The age old debate: should I take a variable rate mortgage or a fixed rate mortgage?

According to an article appearing in today’s Globe and Mail, most Canadians have an easy answer.

CAAMP, one of the leading organizations representing independent mortgage professionals in Canada, said that 86% of mortgages issued in 2009 (by CAAMP members I’m assuming) were fixed-rate mortgages. Variable rate mortgages appear to be maintaining a small market share despite record low interest rates.

According to the article, 70% of those who took a fixed rate opted for a term of 5 years or more.  I remember reading CMHC stats a few months back referring to 2006 figures. It reported that approximately 70% of fixed rate mortgages issued in Canada are 5-year terms. 7 and 10-year terms, on the other hand, are a small minority, as are the shorter maturities

It should come as no surprise that the market share for variable rate mortgages has not increased even with today’s very low rates. Most people who never had a variable mortgage and are not familiar with volatility of rates resetting every month in an environment of increasing interest rates managed to resist the hype (sic) about the attractiveness of variable rates while they are at an all-time low.

Historical studies, namely Professor Moshe Milevsky’s 2001 paper titled “Floating Your Way to Prosperity”, argues that floating the rate on a mortgage on a long term basis would pay it off faster than a fixed rate, saving the borrower money by reducing the amortization and interest costs. The inherent problem with variable rates is the volatility factor tied with the borrower’s current cash-flow. When interest rates increase over the short term, the borrower’s income more often than not stays the same. As such, to ensure that they would be able keep up with payments,the borrower’s present income must be subjected to a stress test by playing out a scenario where prime would increase to 5, 10, and even 15% respectively (we’ve seen prime at 16% in the 80s and there’s no reason to assume that we won’t ever see it again at that level).

While 15% prime is certainly an extreme case, it’s best to prepare the borrower for the worst. If the borrower’s income falls within the lender’s debt service ratios when we exacerbate the prime rate, then it can be assumed the borrower would fare off well against the volatility of a variable rate mortgage.
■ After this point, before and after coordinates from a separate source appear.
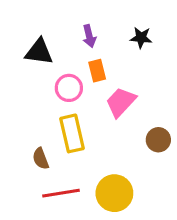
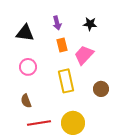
pink circle: (69, 88) -> (28, 67), moved
pink trapezoid: (121, 102) -> (84, 55), moved
yellow rectangle: (72, 133) -> (66, 81), moved

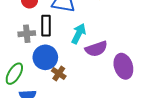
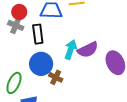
gray cross: (27, 34) -> (16, 25), moved, turned 35
cyan arrow: (79, 34) -> (71, 50), moved

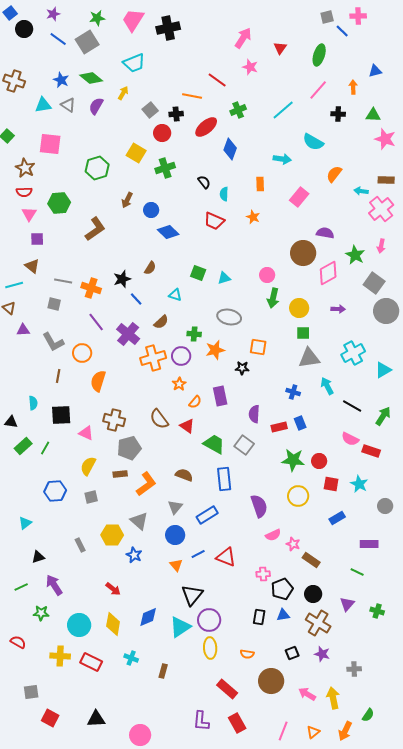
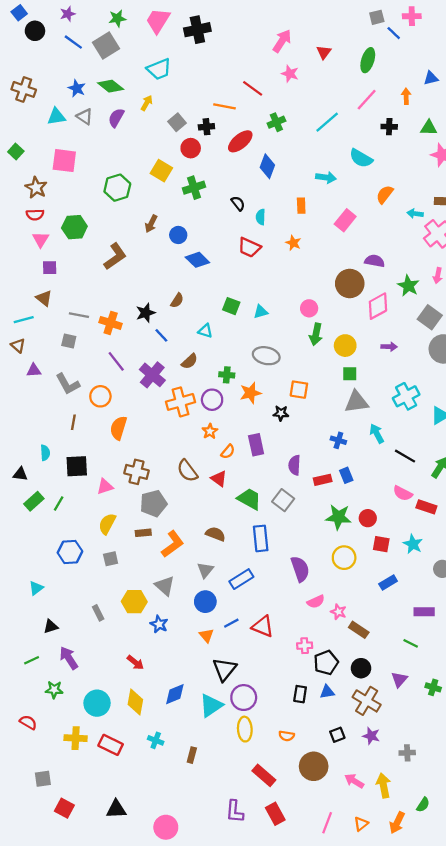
pink triangle: (86, 433) -> (105, 487), turned -42

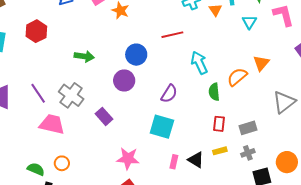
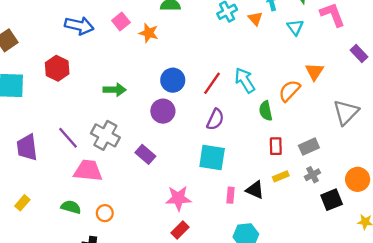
red line: (172, 35) -> (212, 83), moved, turned -35
green semicircle: (36, 169) -> (71, 207), moved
Assumption, however, doesn’t necessarily provide the full picture. We must also ask whether the borrower is fiscally responsible in handling their day-to-day finances as this plays a key factor in servicing future debt. For example, what is the borrower’s current debt habits? What happens if the borrower loses their income while rates increase (does the borrower have disability insurance)? Does the borrower have an emergency fund to sustain the increasing payment amounts (or make a lump-sum payment if their mortgage goes into negative amortization) if he or she lose or see a reduction of their income? What is the borrower’s present risk tolerance and what are his or her’s future goals? Do they plan on remaining in the same home for the duration of the term or do they plan on moving earlier (variable rate mortgages come mainly in 5-year terms while fixed rates mortgages provide a wider array of maturities)? Do they have any significant expenses that would have to be paid during the term (i.e. child’s tuition, placing a parent in a retirement home, etc.) which may affect their cash-flow to service increasing mortgage payments? While most variable rate mortgages can be converted into a fixed term mortgage at no cost, some lenders enforce conditions: a certain time period must lapse into the term and once converting to a fixed rate, the borrower must commit to a closed minimum term (which may or may not interfere with future plans).
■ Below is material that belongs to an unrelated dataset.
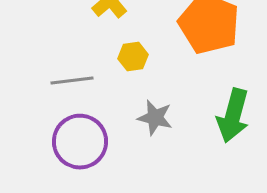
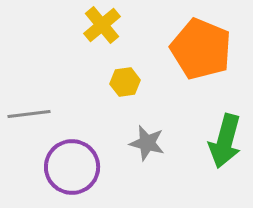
gray line: (72, 81) -> (29, 114), moved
All of these elements must be taken into account as part of the stress test to determine whether the borrower would benefit from a variable rate mortgage.

If we take CAAMP’s latest figures into account, it appears that the majority of Canadians are not ready to play Russian roulette with their mortgage and would rather pay the rate premium in exchange for predictability and easier time planning existing cash-flow.